Rakyat Ingin Bukti, Bukan Sekadar Sambutan
Presiden menekankan bahwa rakyat Indonesia saat ini sudah berada pada tahap ingin melihat bukti nyata dari kinerja pemerintah. Ia mengaku sudah lama merasakan bahwa masyarakat mulai bosan dengan sambutan dan wejangan yang tidak disertai aksi. “Rakyat Indonesia sudah pada tahap bahwa rakyat kita ingin lihat bukti. Sudah terlalu lama saya merasakan, saya sendiri sudah cukup lama jadi orang Indonesia. Saya merasakan rakyat kita agak bosan kalau mendengar sambutan-sambutan, wejangan-wejangan,” tegasnya.
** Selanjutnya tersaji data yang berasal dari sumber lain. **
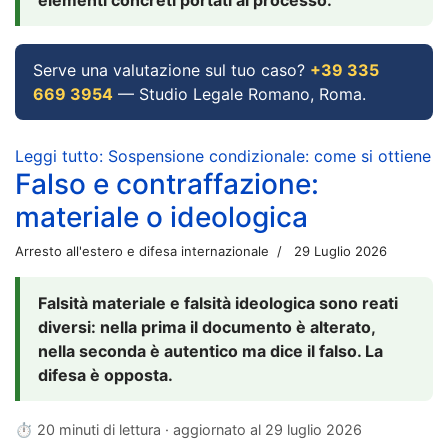
Serve una valutazione sul tuo caso?
+39 335
669 3954
— Studio Legale Romano, Roma.
Leggi tutto: Sospensione condizionale: come si ottiene
Falso e contraffazione:
materiale o ideologica
Arresto all'estero e difesa internazionale
29 Luglio 2026
Falsità materiale e falsità ideologica sono reati
diversi: nella prima il documento è alterato,
nella seconda è autentico ma dice il falso. La
difesa è opposta.
⏱ 20 minuti di lettura · aggiornato al
29 luglio 2026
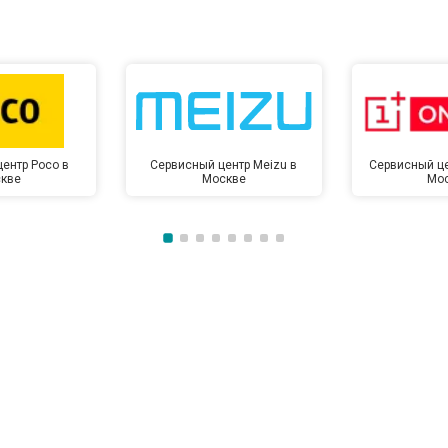
от 60 мин
о
от 50 мин
о
ентр Poco в
Сервисный центр Meizu в
Сервисный це
кве
Москве
Мо
от 50 мин
о
от 100 мин
о
от 70 мин
о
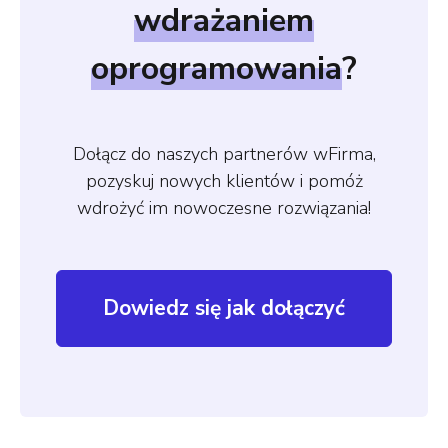
wdrażaniem
oprogramowania
?
Dołącz do naszych partnerów wFirma,
pozyskuj nowych klientów i pomóż
wdrożyć im nowoczesne rozwiązania!
Dowiedz się jak dołączyć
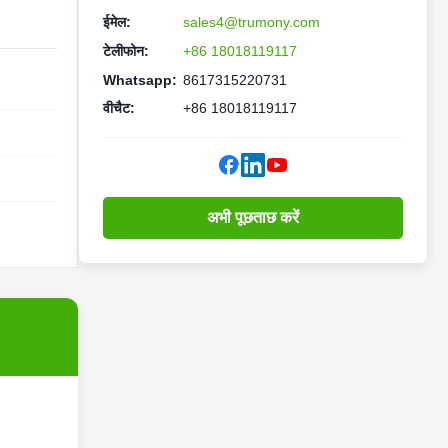
ईमेल:
sales4@trumony.com
टेलीफोन:
+86 18018119117
Whatsapp:
8617315220731
वीचैट:
+86 18018119117
अभी पूछताछ करें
Penyerahan Rp10,2 Triliun sebagai Bukti Penegakan Hukum
Prabowo menegaskan bahwa penyerahan uang sebesar Rp10,2 triliun hari ini adalah bukti konkret penegakan hukum yang harus disaksikan langsung oleh rakyat. “Jadi rakyat kita harus lihat, ini loh uang, hari ini Rp10 triliun,” ucapnya.
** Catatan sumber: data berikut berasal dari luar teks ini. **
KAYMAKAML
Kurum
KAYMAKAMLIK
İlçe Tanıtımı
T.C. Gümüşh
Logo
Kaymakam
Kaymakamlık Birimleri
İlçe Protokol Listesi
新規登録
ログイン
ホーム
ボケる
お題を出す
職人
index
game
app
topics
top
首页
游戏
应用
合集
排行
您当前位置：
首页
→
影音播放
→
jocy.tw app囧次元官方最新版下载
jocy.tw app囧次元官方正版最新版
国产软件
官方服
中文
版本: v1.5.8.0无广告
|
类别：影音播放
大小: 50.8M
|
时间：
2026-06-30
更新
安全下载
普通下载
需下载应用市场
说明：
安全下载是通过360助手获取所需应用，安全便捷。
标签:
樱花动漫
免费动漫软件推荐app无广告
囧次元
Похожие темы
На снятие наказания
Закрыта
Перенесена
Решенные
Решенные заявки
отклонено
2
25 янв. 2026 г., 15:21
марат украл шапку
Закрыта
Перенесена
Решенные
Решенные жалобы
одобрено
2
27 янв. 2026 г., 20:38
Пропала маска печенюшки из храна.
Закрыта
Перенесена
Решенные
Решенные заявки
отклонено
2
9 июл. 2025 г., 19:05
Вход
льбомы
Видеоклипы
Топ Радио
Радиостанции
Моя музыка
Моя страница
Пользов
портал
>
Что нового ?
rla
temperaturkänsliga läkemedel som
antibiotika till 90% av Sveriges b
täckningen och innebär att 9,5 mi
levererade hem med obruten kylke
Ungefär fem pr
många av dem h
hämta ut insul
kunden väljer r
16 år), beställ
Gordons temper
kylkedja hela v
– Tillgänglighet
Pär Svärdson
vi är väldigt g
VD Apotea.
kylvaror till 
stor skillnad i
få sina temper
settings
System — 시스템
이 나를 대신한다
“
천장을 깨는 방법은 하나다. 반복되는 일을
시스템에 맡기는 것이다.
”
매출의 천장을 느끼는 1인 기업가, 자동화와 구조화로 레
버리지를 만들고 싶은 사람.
Dana Rampasan untuk Perbaikan Puskesmas
Dalam kesempatan tersebut, Prabowo juga menceritakan pengalamannya saat berkunjung ke berbagai daerah. Ia mengungkapkan bahwa Menteri Kesehatan melaporkan adanya ribuan puskesmas yang memerlukan perbaikan. Prabowo menyatakan bahwa dana hasil rampasan perkara akan dialokasikan untuk memperbaiki puskesmas-puskesmas tersebut. “Kita butuh kurang lebih Rp20 triliun, saudara-saudara, hari ini artinya kita bisa selesaikan 5 ribu puskesmas, Rp10 triliun,” ucapnya.
Penyerahan dana ini disaksikan langsung oleh Presiden Prabowo, Jaksa Agung, dan Menteri Keuangan. Langkah ini diharapkan dapat menjadi contoh nyata transparansi dan akuntabilitas dalam pengelolaan aset negara.